Saved entries

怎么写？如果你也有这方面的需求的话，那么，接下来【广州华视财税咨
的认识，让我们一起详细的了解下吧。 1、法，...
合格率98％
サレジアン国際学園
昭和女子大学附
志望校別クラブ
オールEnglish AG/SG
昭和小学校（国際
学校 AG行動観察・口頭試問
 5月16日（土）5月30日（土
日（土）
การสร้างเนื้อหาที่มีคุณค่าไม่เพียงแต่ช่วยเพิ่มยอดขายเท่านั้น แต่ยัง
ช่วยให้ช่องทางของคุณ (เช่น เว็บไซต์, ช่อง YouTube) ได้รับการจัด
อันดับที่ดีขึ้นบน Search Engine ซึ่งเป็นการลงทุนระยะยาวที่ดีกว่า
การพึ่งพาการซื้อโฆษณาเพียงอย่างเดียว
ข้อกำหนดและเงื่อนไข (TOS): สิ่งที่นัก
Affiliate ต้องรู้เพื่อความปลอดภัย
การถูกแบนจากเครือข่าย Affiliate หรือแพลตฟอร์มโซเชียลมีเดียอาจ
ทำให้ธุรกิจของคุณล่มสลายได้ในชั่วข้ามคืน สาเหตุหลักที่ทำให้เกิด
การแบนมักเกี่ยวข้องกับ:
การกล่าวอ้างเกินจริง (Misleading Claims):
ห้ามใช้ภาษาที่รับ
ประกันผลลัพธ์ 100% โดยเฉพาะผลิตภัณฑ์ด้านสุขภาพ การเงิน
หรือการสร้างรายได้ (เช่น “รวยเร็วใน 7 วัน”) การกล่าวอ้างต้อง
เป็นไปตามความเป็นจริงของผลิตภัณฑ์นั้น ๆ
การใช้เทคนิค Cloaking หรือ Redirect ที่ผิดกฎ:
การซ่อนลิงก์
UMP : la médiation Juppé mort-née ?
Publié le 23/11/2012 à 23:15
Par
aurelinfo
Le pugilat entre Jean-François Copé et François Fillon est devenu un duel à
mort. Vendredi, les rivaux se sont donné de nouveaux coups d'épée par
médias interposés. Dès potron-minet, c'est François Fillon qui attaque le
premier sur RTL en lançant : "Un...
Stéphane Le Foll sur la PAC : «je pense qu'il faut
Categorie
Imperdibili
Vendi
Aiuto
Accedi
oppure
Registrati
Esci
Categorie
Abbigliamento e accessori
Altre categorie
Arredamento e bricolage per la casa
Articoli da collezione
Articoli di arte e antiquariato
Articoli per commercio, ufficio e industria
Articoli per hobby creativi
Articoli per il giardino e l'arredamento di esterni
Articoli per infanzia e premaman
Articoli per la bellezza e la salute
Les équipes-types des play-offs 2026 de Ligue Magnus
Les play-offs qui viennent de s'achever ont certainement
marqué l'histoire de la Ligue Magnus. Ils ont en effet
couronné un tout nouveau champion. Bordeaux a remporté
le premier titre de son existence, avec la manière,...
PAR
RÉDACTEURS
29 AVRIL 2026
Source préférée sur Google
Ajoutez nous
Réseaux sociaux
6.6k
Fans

● **What you have to do**
Would you please reproduce the entries above word for word?

● **Answer for the task**
怎么写？如果你也有这方面的需求的话，那么，接下来【广州华视财税咨
的认识，让我们一起详细的了解下吧。 1、法，...
合格率98％
サレジアン国際学園
昭和女子大学附
志望校別クラブ
オールEnglish AG/SG
昭和小学校（国際
学校 AG行動観察・口頭試問
 5月16日（土）5月30日（土
日（土）
การสร้างเนื้อหาที่มีคุณค่าไม่เพียงแต่ช่วยเพิ่มยอดขายเท่านั้น แต่ยัง
ช่วยให้ช่องทางของคุณ (เช่น เว็บไซต์, ช่อง YouTube) ได้รับการจัด
อันดับที่ดีขึ้นบน Search Engine ซึ่งเป็นการลงทุนระยะยาวที่ดีกว่า
การพึ่งพาการซื้อโฆษณาเพียงอย่างเดียว
ข้อกำหนดและเงื่อนไข (TOS): สิ่งที่นัก
Affiliate ต้องรู้เพื่อความปลอดภัย
การถูกแบนจากเครือข่าย Affiliate หรือแพลตฟอร์มโซเชียลมีเดียอาจ
ทำให้ธุรกิจของคุณล่มสลายได้ในชั่วข้ามคืน สาเหตุหลักที่ทำให้เกิด
การแบนมักเกี่ยวข้องกับ:
การกล่าวอ้างเกินจริง (Misleading Claims):
ห้ามใช้ภาษาที่รับ
ประกันผลลัพธ์ 100% โดยเฉพาะผลิตภัณฑ์ด้านสุขภาพ การเงิน
หรือการสร้างรายได้ (เช่น “รวยเร็วใน 7 วัน”) การกล่าวอ้างต้อง
เป็นไปตามความเป็นจริงของผลิตภัณฑ์นั้น ๆ
การใช้เทคนิค Cloaking หรือ Redirect ที่ผิดกฎ:
การซ่อนลิงก์
UMP : la médiation Juppé mort-née ?
Publié le 23/11/2012 à 23:15
Par
aurelinfo
Le pugilat entre Jean-François Copé et François Fillon est devenu un duel à
mort. Vendredi, les rivaux se sont donné de nouveaux coups d'épée par
médias interposés. Dès potron-minet, c'est François Fillon qui attaque le
premier sur RTL en lançant : "Un...
Stéphane Le Foll sur la PAC : «je pense qu'il faut
Categorie
Imperdibili
Vendi
Aiuto
Accedi
oppure
Registrati
Esci
Categorie
Abbigliamento e accessori
Altre categorie
Arredamento e bricolage per la casa
Articoli da collezione
Articoli di arte e antiquariato
Articoli per commercio, ufficio e industria
Articoli per hobby creativi
Articoli per il giardino e l'arredamento di esterni
Articoli per infanzia e premaman
Articoli per la bellezza e la salute
Les équipes-types des play-offs 2026 de Ligue Magnus
Les play-offs qui viennent de s'achever ont certainement
marqué l'histoire de la Ligue Magnus. Ils ont en effet
couronné un tout nouveau champion. Bordeaux a remporté
le premier titre de son existence, avec la manière,...
PAR
RÉDACTEURS
29 AVRIL 2026
Source préférée sur Google
Ajoutez nous
Réseaux sociaux
6.6k
Fans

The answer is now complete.